By: David M Rosen, Professor of Anthropology and Law at Fairleigh Dickinson University
When the American Anthropological Association formed the Task Force on Israel/Palestine, it charged the group with developing “principles to be used to assess whether the AAA has an interest in taking a stand on these issues. This may include providing a comprehensive and neutral overview of arguments for and against a range of specific possible stands (including no action).” Inherent in this charge is the idea the Task Force should adhere to reasonable standards of neutrality. Obviously, in a situation such as the Israeli-Palestinian conflict, there is no end to passionate debate, and the slippery descent into detailed point/counterpoint arguments can be overwhelming. Nevertheless, it is useful to ask to what degree the narrative of the report is shaped by any particular agenda. After all, most anthropologists reading the report are not experts in the Middle East and so would ordinarily rely upon findings of fact and conclusions contained in the report to help them form an opinion. Admittedly, the report is not an ethnography, but at the same time, there is a reasonable expectation that reports created by anthropologists should adhere to basic principles of fair-minded and unbiased investigatory perspectives and methods. With this in mind, I examined the report for its underlying narrative and for the ways it presents arguments for and against various aspects of the situation. I also analysed the report’s presentation of possible actions to be taken by the AAA.
In this short comment I’ll refer to one central issue, that of citation bias. Citation bias is a form of reporting bias that turns on the selective inclusion or omission of information. In citation bias, the citation or non-citation of research findings and of relevant perspectives can have a profound influence on the results — in this case, the central narrative of the report. I was alerted to the problem of citation bias early in the report, when I noticed that while the Task Force cited a petition in support of a boycott, it failed to cite a petition signed by other anthropologists in opposition to the boycott. This immediately raised in my mind the possibility of citation bias. Since this is a report written by anthropologists for anthropologists, I was particularly interested in whether the contemporary anthropological sources cited by the Task Force were biased in one way or another regarding the issue of academic boycotts. The criterion I applied was whether an anthropologist cited in the Task Force report was either a supporter or an opponent of BDS. I used only public self-declarations, such as being signatories to pro- or anti- BDS petitions or other published statements relating to boycotts of Israeli academic institutions. I based this solely on self-declaration by the authors; I did not infer any political position based upon the writings themselves. I also eliminated three anthropologists cited in the report from this list, as these colleagues were long-deceased before the emergence of the boycott movement. These were Raphael Patai, Eric Wolf, and Henry Rosenfeld. To be fully transparent, I am one of the more than 400 anthropologists who signed a un-cited petition in opposition to the boycott. See: https://anthroantiboycott.wordpress.com/ The results of my inquiry are displayed in the following chart.

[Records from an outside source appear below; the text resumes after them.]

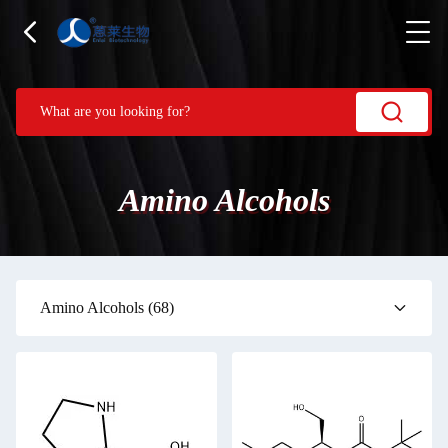
Amino Alcohols
Amino Alcohols
(68)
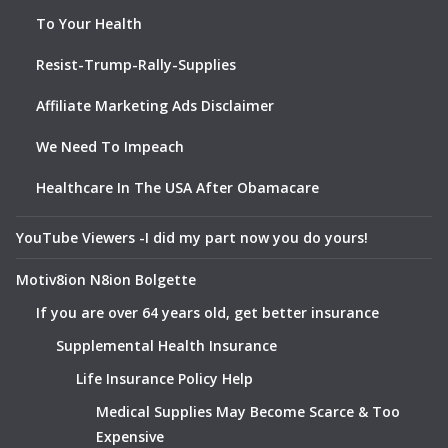
To Your Health
Resist-Trump-Rally-Supplies
Affiliate Marketing Ads Disclaimer
We Need To Impeach
Healthcare In The USA After Obamacare
YouTube Viewers -I did my part now you do yours!
Motiv8ion N8ion Bolgette
If you are over 64 years old, get better insurance
Supplemental Health Insurance
Life Insurance Policy Help
Medical Supplies May Become Scarce & Too
Expensive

|Author||BDS Supporter||BDS Opponent||Unknown|
|Abu El-haj, Nadia||x|
|Ben Ari, Eyal||x|
Clearly, the overwhelming preponderance of anthropologists cited in the report are self-declared supporters of BDS (fourteen). Only six publically-declared boycott opponents are cited, while another four seem to have taken no public position on the issue. In my next post, I will examine the content, narrative, and arguments presented in the report and investigate whether and how citation bias shaped the presuppositions and conclusions of the report. Like many anthropologists, I am a critical opponent of the Israeli occupation, but I am greatly concerned about anthropologists blindly ignoring all the complexity of the situation and allowing anthropology to be used as a public relations channel for a particular version of the Palestinian cause. In this light, AAA members should be particularly cautious about what steps should be taken by the association, especially an academic boycott, given the evidence of bias in the Task Force report and its recommendations.